Some believe that the next nomination for the Supreme Court should have fallen under the jurisdiction of the Trump administration.

“I think that it was in President Trump’s right to nominate because his term wasn’t up, but I can definitely see how some people think that it should be a job for the next administration because it happened so close to the election,” Michael Golden (12) said.

After the presidential selection, the nominee then proceeds to a Senate confirmation hearing, in which members of the Senate vote on whether the nominee is qualified to be appointed to the bench as a Supreme Court justice. With a Senate majority vote of 52-48, Amy Coney Barrett has been sworn in as an Associate Justice on the Supreme Court of the United States.

Justice Barrett’s beliefs are conservatively skewed on several pressing matters, such as abortion, immigration, gun laws and marriage equality.
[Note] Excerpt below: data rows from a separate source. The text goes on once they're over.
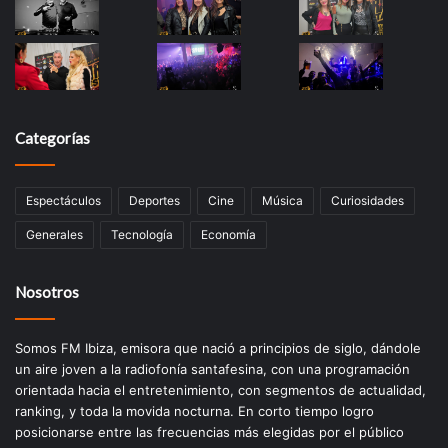
Categorías
Espectáculos
Deportes
Cine
Música
Curiosidades
Generales
Tecnología
Economía
Nosotros
Somos FM Ibiza, emisora que nació a principios de siglo, dándole
un aire joven a la radiofonía santafesina, con una programación
orientada hacia el entretenimiento, con segmentos de actualidad,
ranking, y toda la movida nocturna. En corto tiempo logro
posicionarse entre las frecuencias más elegidas por el público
Her ideas have posed worries to several groups of Americans. 

“Some decisions that can affect women, in particular, over the next couple of decades, are at stake here, and also for people that identify as members of the LGBTQ+ community,” Waller said.
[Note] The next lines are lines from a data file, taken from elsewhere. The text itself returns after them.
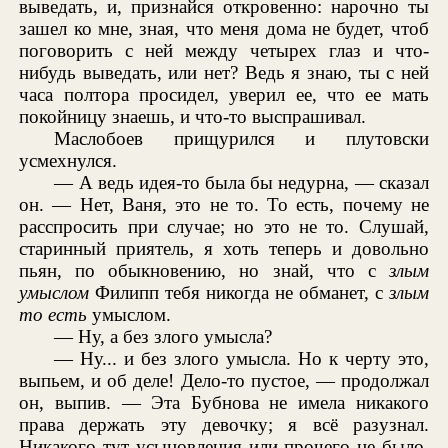
выведать, и, признайся откровенно: нарочно ты
зашел ко мне, зная, что меня дома не будет, чтоб
поговорить с ней между четырех глаз и что-
нибудь выведать, или нет? Ведь я знаю, ты с ней
часа полтора просидел, уверил ее, что ее мать
покойницу знаешь, и что-то выспрашивал.
Маслобоев прищурился и плутовски
усмехнулся.
— А ведь идея-то была бы недурна, — сказал
он. — Нет, Ваня, это не то. То есть, почему не
расспросить при случае; но это не то. Слушай,
старинный приятель, я хоть теперь и довольно
пьян, по обыкновению, но знай, что с
злым
умыслом
Филипп тебя никогда не обманет, с
злым
то есть
умыслом.
— Ну, а без злого умысла?
— Ну... и без злого умысла. Но к черту это,
выпьем, и об деле! Дело-то пустое, — продолжал
он, выпив. — Эта Бубнова не имела никакого
права держать эту девочку; я всё разузнал.
Никакого тут усыновления или прочего не было.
Her stance regarding the landmark Roe v. Wade court case, which allows pregnant women in America the right to an abortion without governmental interference, potentially poses a threat to many young women. However, changing an established case like Roe v. Wade would require more than Justice Barrett’s presence on the Supreme Court alone.

“Amy Coney Barrett focuses on precedent, and because Roe v. Wade has been decided, I don’t think she could [overturn it],” Golden said. “Although it would be popular amongst conservatives if it were overturned, among the whole general American population, it would be unpopular.”
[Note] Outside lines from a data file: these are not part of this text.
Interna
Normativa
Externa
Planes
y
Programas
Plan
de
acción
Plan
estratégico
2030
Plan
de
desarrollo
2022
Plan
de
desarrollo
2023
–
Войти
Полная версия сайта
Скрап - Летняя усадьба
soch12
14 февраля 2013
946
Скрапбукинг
Justice Barrett’s inexperience in law in comparison to the other justices on the Supreme Court is also an important aspect in her controversial nomination. Her service on the Court may last several decades. 

“I think that having a Republican majority in the Supreme Court could have an impact on all future presidencies, at least for the next few decades,” Thompson said.  “We can turn the Senate and the House of Representatives any color we want to because those elections are more frequent, but the Supreme Court nomination lasts a whole lifetime.”

With the election of Joe Biden as president of the United States in November, Justice Barrett’s nomination, as well as the conservative majority to the Supreme Court, also has implications.

“Because the Supreme Court is skewed conservatively, a lot of the more progressive policies could be struck down. Even though right now, the Democrats control the House and now parts of the executive branch, the Supreme Court can act as a check on that,” Golden said.

However, the power that the Supreme Court will have over the efficiency of the Biden administration will be limited.

“If Biden, moving forward, wants to use the Supreme Court, he has to…not assume that just because they were appointed by a conservative President and they identify as conservative, that doesn’t necessarily mean that they will disagree with everything he brings before them,” Waller said.

While judges on the Supreme Court are entitled to their personal beliefs, they do not have official ties to one political party. 

“I think the priority of the Supreme Court members should be to lay aside party differences and ensure that the Constitution is followed in everything,” Thompson said. “[Justices] should uphold the values of the Constitution in an unbiased way, regardless of their own political stance.”

Justice Barrett’s nomination to the Supreme Court also carries weight in that she will set a precedent as the only woman to have been appointed with conservative values. Overall, as a member of the high court, she is expected to set a standard for conservative women while also upholding the values of the Constitution.

“My faith in the judicial system, its interpretation of the law and the Constitution gives me hope that she is qualified,” Waller said. “Now that she has the job, we have to give her a chance to show us she can do the job.”